Facebook’s IPO waiting game makes sense from a market standpoint, says Tim Loughran, finance professor at the University of Notre Dame.
“If Facebook doesn’t need the money at the present moment, and the stock market rises in the next few years, Mark Zuckerberg will have been smart to hold off,” says Loughran, an expert in equity investing. “However, if the S&P 500 Index drops in value in the future, the delay could lead to his firm selling at a much lower multiple.”
Facebook CEO Zuckerberg recently told a gathering of press and advertising partners that he’s in no rush to take the social networking site public. He will eventually, though, because that was the agreement with investors and employees.
Meanwhile, interested investors and analysts have speculated that the market capitalization could reach anywhere between $35 billion to $59 billion if the offering is made in 2011, with its value climbing to $100 billion by 2015.

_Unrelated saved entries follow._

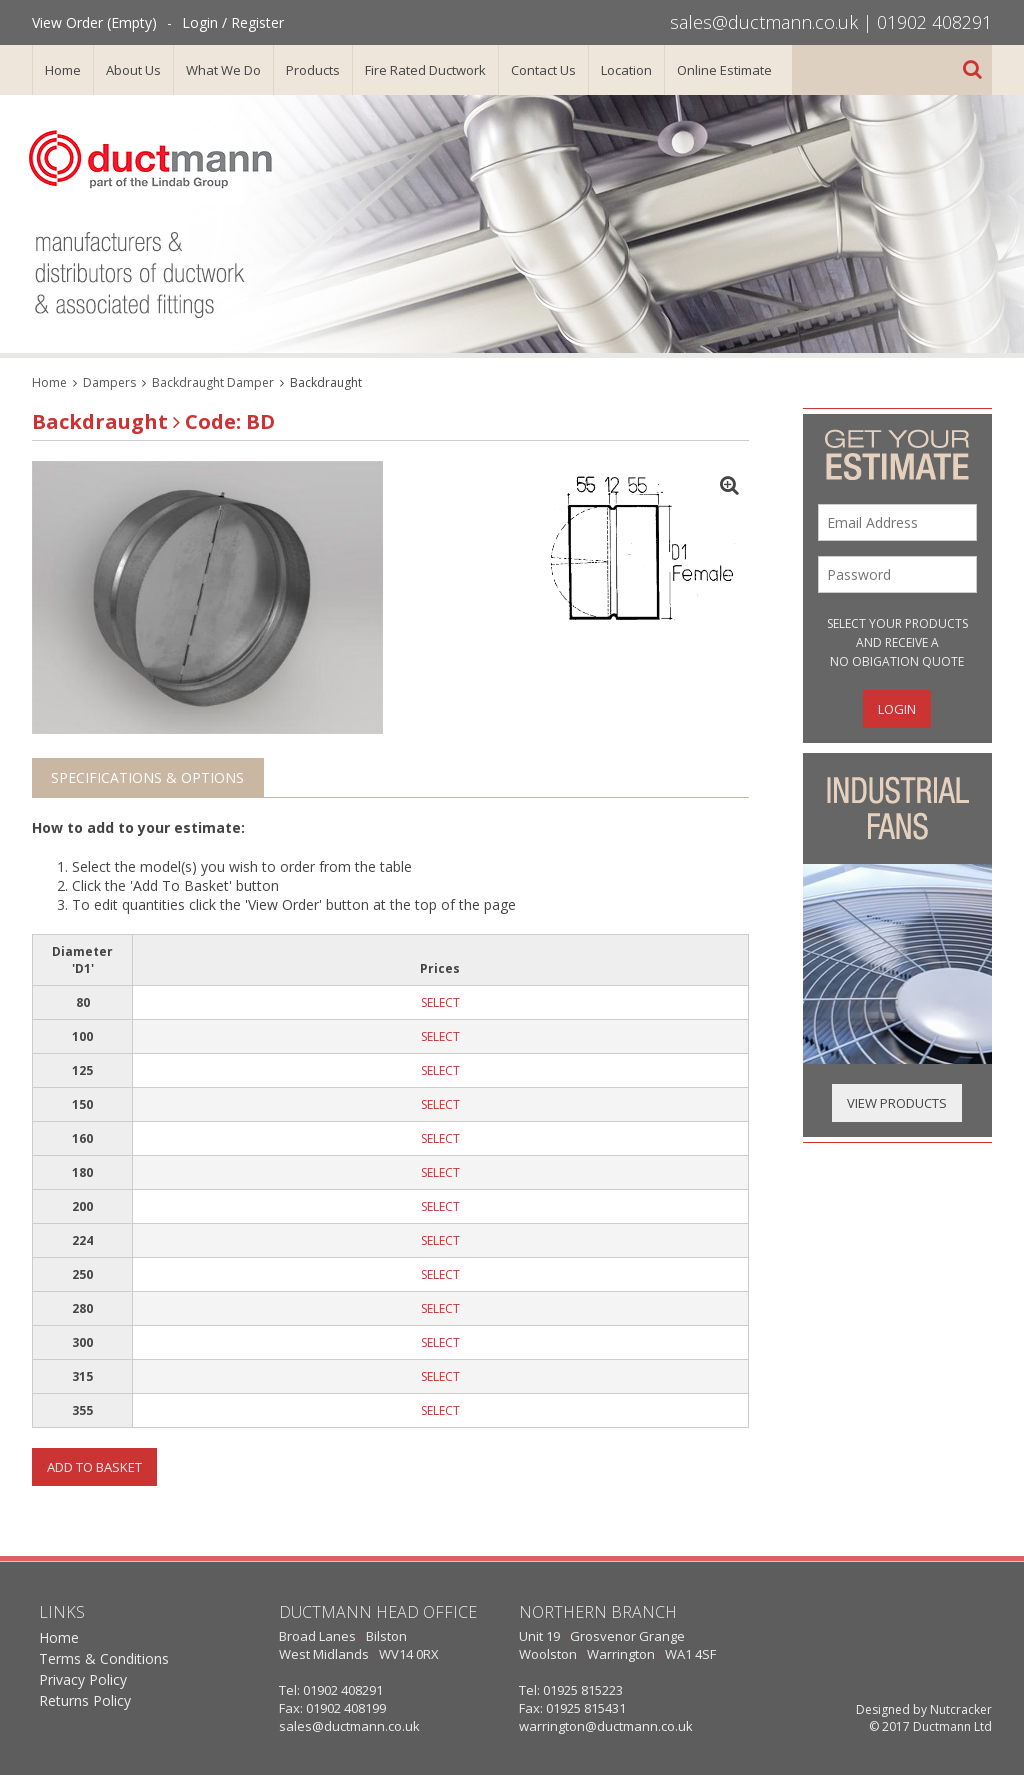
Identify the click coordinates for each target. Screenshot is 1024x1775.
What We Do (223, 70)
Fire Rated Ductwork (425, 70)
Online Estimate (724, 70)
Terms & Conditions (104, 1658)
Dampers (109, 382)
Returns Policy (85, 1700)
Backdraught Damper (213, 382)
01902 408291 (934, 22)
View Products (897, 1103)
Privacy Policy (83, 1679)
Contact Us (543, 70)
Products (313, 70)
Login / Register (233, 22)
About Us (133, 70)
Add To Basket (94, 1467)
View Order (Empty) (94, 22)
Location (626, 70)
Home (63, 70)
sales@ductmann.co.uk (764, 22)
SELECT (440, 1002)
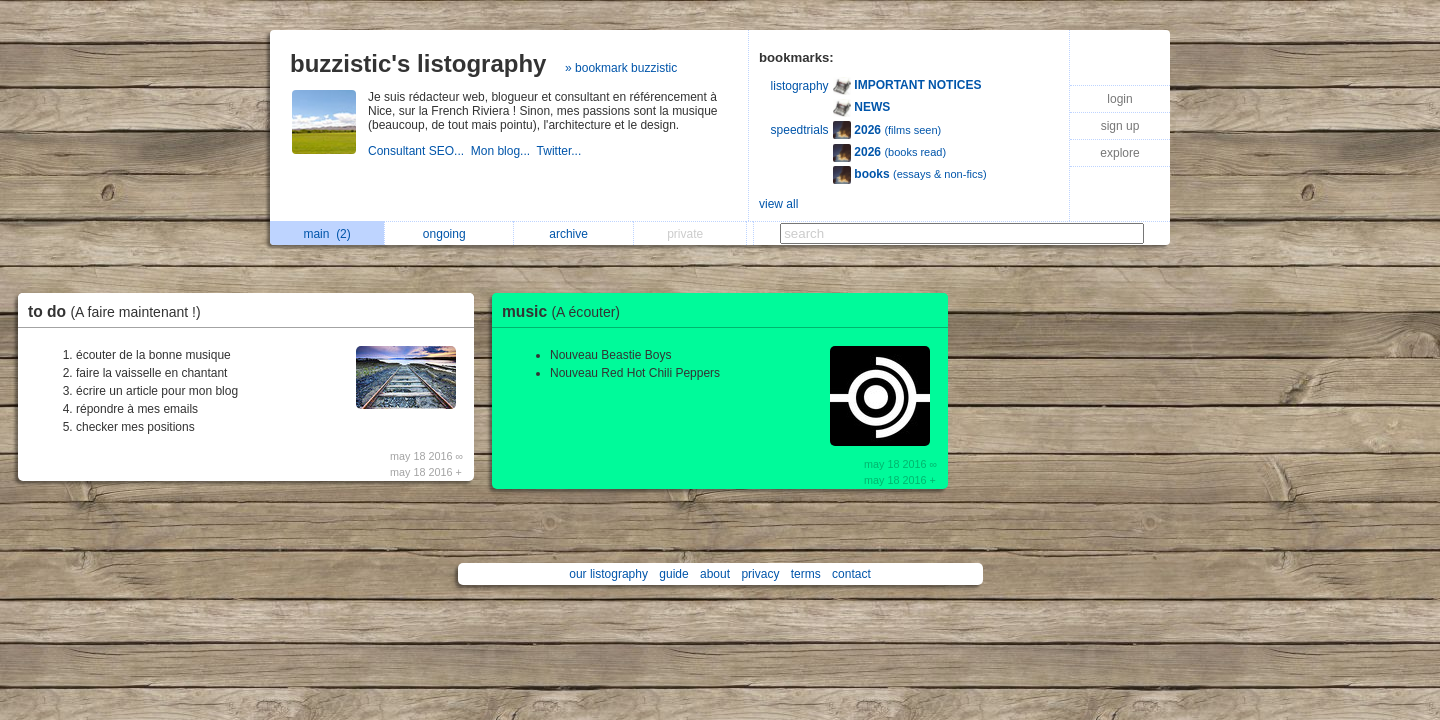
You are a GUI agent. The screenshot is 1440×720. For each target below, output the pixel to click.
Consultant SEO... (419, 151)
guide (673, 574)
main (326, 234)
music (566, 311)
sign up (1120, 126)
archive (573, 234)
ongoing (449, 234)
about (715, 574)
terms (806, 574)
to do (119, 311)
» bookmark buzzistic (621, 68)
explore (1119, 153)
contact (851, 574)
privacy (760, 574)
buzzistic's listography (418, 63)
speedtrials (800, 130)
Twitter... (561, 151)
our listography (608, 574)
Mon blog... (504, 151)
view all (778, 204)
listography (800, 86)
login (1119, 99)
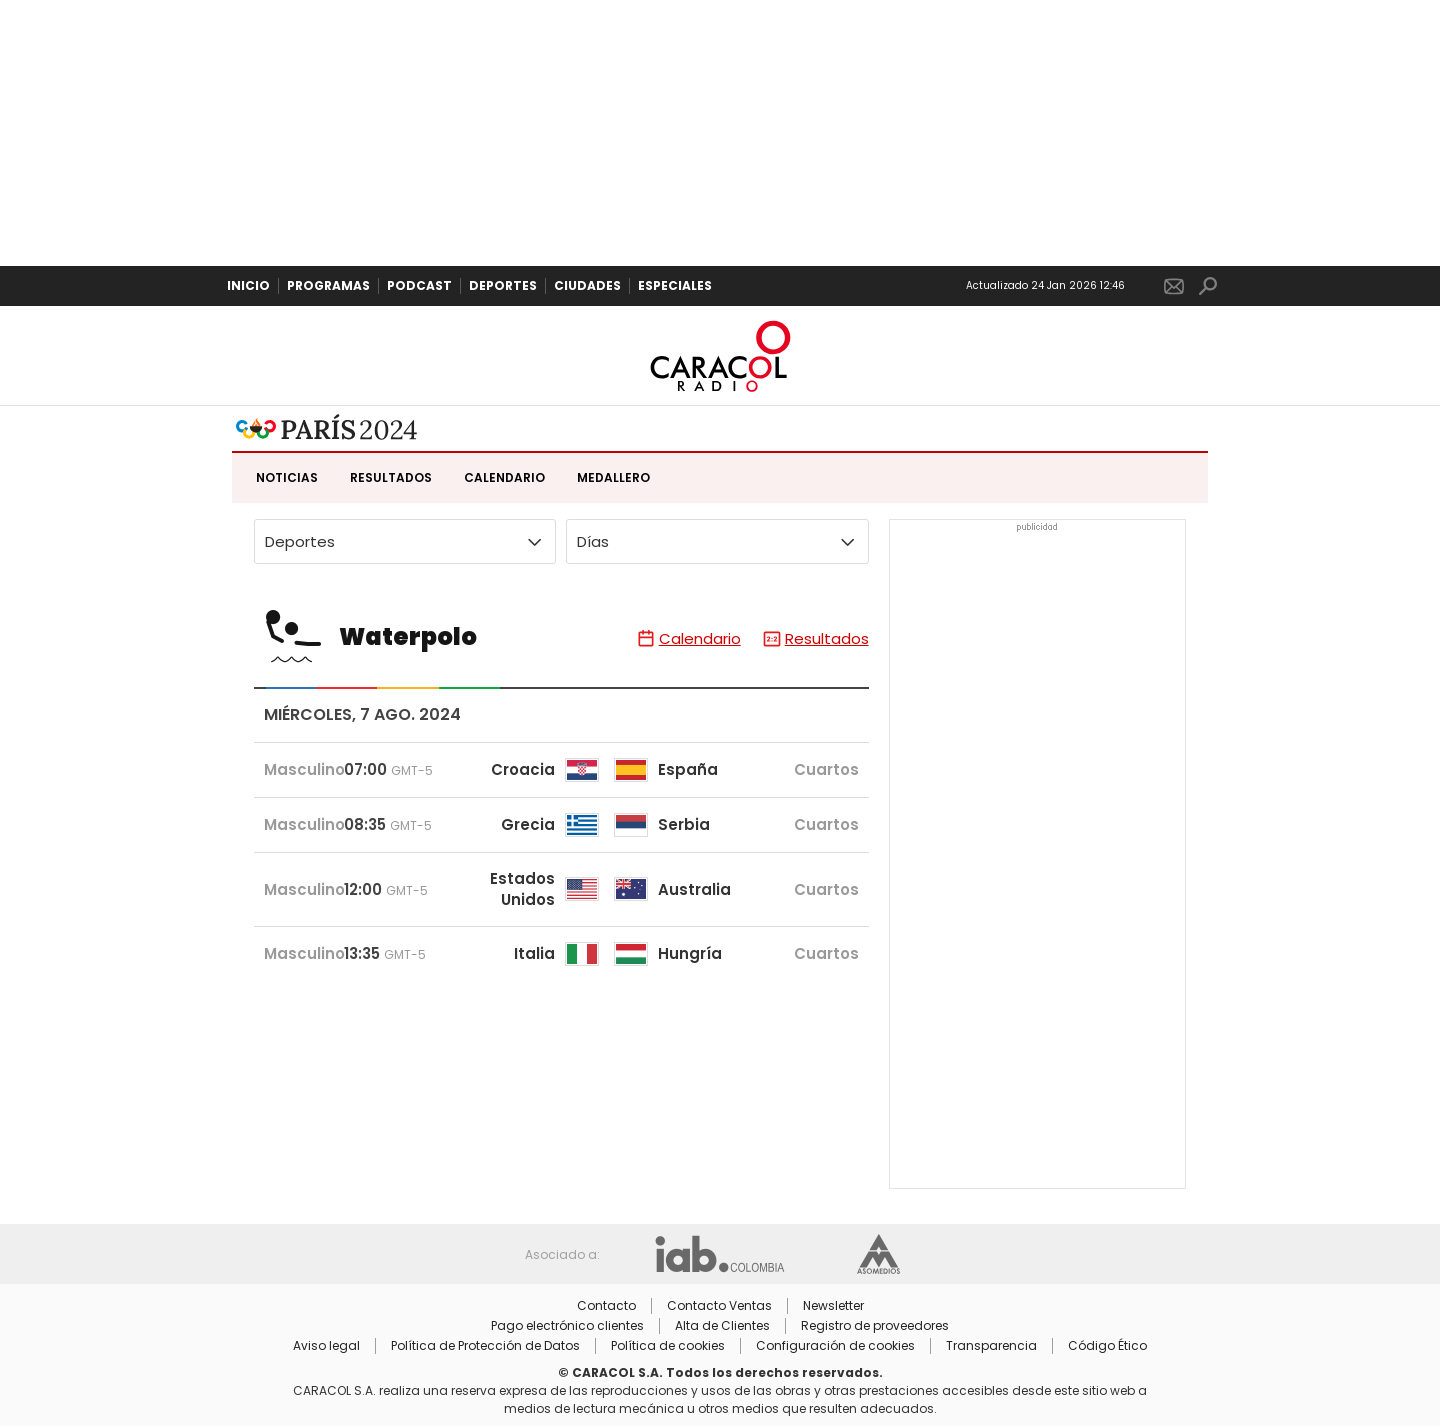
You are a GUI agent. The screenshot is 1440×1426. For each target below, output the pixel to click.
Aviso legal (326, 1346)
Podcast (419, 285)
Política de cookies (668, 1346)
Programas (328, 285)
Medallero (613, 477)
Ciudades (587, 285)
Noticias (287, 477)
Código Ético (1107, 1346)
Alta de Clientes (722, 1326)
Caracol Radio (720, 356)
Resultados (391, 477)
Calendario (504, 477)
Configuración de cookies (835, 1346)
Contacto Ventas (719, 1306)
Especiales (675, 285)
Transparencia (991, 1346)
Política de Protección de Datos (485, 1346)
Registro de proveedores (875, 1326)
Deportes (503, 285)
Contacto (606, 1306)
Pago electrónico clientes (567, 1326)
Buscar (1208, 286)
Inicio (248, 285)
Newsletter (1174, 286)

“As always, the market will be looking into the future,” says Loughran. “The higher the market participants value the future cash flows for Facebook, the higher will be the company’s value. Being in a sector with high growth prospects will certainly help increase the valuation of Facebook.”
Loughran’s academic research has concentrated mostly on equity investing, and his work has been published widely in the top journals of the field, including the Journal of Finance, Journal of Financial Economics, Review of Financial Studies, and Journal of Financial and Quantitative Analysis. Research areas explored by Loughran include the long-run performance of new issues, payment form in corporate acquisitions, value versus growth investment strategies, and how a firm’s location affects its liquidity and capital structure.